Now the field comes to you. Sweep up pebbles and grow fast.

Past the frost line, ice glues dust into pebbles, and pebbles fall onto you like a slow rain.

Frost-coated dust grains beyond the frost line of a protoplanetary disk.

Crossing the frost line

Far enough from the young star, it grew cold enough for water to freeze onto dust. Ice is sticky. Where bare grains only bounced, frosted ones clung and held. You crossed that line and began to gather frosted dust faster than ever, a snowball rolling through a snowfield that never ends.

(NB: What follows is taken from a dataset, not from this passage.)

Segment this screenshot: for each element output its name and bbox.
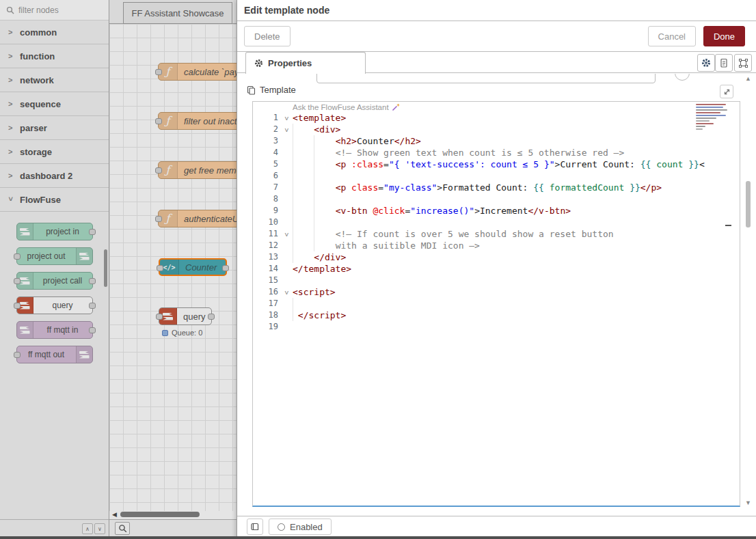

A small rocky body sweeping up a stream of pebbles in a gaseous disk.

A rain of pebbles

The disk's gas blew a gentle, constant headwind, and it nudged a steady stream of pebbles your way. This is pebble accretion, and it is shockingly efficient. You did not have to chase anything. You simply held your place, and the universe delivered itself onto your back, one small stone at a time.

True things

  • Pebble accretion lets bodies grow millions of times faster than by catching one grain at a time.
  • The frost line is the distance from a star where it is cold enough for water ice to form.
  • Comets are leftover icy pebble-piles that never finished becoming planets.